Safety Considerations
Drug Interactions (289 total interactions identified; key interactions listed below):
| Severity | Interacting Drug | Interaction Class |
|---|---|---|
| Major | Potassium citrate | Risk of GI mucosal injury / delayed transit |
| Major | Potassium chloride | Risk of GI mucosal injury / delayed transit |
| Moderate | Morphine | Additive CNS and respiratory depression |
| Moderate | Morphine (liposomal) | Additive CNS and respiratory depression |
| Moderate | Opium | Additive CNS depression |
| Moderate | Scopolamine | Additive anticholinergic toxicity |
| Moderate | Atropine | Additive anticholinergic toxicity |
| Moderate | Hyoscyamine | Additive anticholinergic toxicity |
| Moderate | Glycopyrronium | Additive anticholinergic toxicity |
| Moderate | Glycopyrronium (topical) | Additive anticholinergic toxicity |
| Moderate | Dicyclomine | Additive anticholinergic toxicity |
| Moderate | Mepenzolate | Additive anticholinergic toxicity |
| Moderate | Methscopolamine | Additive anticholinergic toxicity |
| Moderate | Propantheline | Additive anticholinergic toxicity |
| Moderate | Clidinium | Additive anticholinergic toxicity |
| Moderate | Metoclopramide | Pharmacodynamic antagonism (dopaminergic) |
| Moderate | Loperamide | Additive GI motility reduction |
| Moderate | Eluxadoline | Additive GI motility reduction |
| Moderate | Dronabinol | Additive CNS depression |
| Moderate | Nabilone | Additive CNS depression |
Note: Complete warnings and contraindications are unavailable in this Evidence Pack. Please refer to the package insert for full safety information.
Conclusion and Next Steps
Decision: Hold
Rationale: While Doxylamine’s H1-antagonist mechanism provides a pharmacologically direct and textbook rationale for allergic urticaria, zero Doxylamine-specific clinical trials or publications were found, the evidence level is L4 (mechanistic inference only), and the therapeutic landscape is already well-served by second-generation antihistamines with superior tolerability profiles — creating a high bar for clinical differentiation.

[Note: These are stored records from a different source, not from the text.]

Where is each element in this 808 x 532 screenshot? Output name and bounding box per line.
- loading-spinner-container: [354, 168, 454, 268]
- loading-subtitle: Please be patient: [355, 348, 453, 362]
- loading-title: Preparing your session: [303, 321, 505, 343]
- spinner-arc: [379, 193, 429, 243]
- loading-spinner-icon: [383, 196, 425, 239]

To proceed, the following is needed:
- Retrieve and review the full Doxylamine package insert (warnings, contraindications, and formal MOA documentation) to complete the S1 safety gate
- Conduct a systematic comparative literature review of first-generation vs. second-generation antihistamines in urticaria to identify evidence gaps where Doxylamine could offer distinct value
- Define a target patient subpopulation hypothesis where the sedative-antihistamine dual profile is clinically advantageous (e.g., patients with urticaria-associated sleep disruption)

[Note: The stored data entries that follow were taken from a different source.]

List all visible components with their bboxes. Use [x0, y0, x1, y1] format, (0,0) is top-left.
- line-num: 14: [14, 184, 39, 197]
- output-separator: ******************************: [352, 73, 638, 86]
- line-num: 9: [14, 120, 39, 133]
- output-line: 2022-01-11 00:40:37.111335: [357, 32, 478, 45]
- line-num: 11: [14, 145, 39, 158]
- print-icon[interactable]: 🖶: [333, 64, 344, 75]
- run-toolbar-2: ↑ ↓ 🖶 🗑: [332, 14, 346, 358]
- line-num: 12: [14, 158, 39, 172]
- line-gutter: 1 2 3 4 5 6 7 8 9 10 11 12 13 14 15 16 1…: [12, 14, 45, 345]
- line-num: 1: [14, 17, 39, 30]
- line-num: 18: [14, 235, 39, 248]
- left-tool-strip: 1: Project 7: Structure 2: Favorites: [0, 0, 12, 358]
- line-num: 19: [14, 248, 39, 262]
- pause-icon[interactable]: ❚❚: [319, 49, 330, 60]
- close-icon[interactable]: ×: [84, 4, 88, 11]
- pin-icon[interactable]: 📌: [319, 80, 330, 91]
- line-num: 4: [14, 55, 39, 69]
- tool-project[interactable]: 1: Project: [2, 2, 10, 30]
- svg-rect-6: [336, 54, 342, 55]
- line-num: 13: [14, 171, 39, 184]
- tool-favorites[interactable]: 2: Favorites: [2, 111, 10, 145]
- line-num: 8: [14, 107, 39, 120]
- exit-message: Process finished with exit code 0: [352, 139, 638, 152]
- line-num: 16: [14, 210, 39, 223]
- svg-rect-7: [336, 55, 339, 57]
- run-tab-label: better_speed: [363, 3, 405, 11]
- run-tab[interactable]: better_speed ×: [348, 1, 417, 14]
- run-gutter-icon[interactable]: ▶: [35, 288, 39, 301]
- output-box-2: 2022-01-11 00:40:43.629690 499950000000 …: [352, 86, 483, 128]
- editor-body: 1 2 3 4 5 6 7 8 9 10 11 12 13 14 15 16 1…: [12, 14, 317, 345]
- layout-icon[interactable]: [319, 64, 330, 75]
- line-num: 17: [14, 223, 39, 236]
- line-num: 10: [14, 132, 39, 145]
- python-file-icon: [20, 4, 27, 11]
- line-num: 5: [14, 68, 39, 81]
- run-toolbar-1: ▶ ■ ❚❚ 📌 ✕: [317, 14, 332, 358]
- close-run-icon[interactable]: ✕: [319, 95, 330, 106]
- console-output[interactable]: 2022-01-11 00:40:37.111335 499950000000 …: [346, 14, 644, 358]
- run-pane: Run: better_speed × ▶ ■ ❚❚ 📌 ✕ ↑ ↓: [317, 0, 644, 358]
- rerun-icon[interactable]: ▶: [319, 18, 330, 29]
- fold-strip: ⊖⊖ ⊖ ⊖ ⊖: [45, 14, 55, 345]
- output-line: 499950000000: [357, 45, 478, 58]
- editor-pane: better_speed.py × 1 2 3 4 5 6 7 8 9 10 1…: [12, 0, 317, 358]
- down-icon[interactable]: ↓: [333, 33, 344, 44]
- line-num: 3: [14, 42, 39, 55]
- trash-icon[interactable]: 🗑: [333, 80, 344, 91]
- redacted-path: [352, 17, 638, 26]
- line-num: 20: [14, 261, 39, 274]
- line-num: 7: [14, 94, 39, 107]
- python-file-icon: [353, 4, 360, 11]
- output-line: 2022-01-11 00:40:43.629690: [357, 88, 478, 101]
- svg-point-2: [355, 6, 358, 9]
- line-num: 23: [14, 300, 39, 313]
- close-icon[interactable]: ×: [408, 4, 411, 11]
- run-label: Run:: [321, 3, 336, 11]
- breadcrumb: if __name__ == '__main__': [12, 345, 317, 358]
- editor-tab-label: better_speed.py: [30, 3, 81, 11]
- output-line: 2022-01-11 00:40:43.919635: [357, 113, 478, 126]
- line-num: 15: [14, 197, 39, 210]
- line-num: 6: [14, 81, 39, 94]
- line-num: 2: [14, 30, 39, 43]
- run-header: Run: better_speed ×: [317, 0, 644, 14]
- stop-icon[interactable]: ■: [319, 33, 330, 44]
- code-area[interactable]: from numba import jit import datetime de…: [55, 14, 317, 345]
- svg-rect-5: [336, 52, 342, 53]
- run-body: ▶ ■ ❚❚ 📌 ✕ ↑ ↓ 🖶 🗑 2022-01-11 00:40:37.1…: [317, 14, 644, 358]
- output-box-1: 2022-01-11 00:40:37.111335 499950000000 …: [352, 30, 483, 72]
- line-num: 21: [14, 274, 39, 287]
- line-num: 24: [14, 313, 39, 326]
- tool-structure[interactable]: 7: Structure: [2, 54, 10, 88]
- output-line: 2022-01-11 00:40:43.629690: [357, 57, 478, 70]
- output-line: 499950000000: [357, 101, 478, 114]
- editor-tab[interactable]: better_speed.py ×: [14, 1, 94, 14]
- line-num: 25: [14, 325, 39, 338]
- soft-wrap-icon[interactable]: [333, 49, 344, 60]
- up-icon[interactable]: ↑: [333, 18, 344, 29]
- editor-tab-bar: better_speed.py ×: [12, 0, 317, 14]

- If a viable niche is identified, design a pilot randomised controlled trial or observational study to generate Doxylamine-specific efficacy and tolerability data in allergic urticaria
- Clarify India regulatory pathway requirements before any clinical development investment
Disclaimer
This content is for research purposes only and does not constitute medical advice. Clinical validation is required before any clinical application.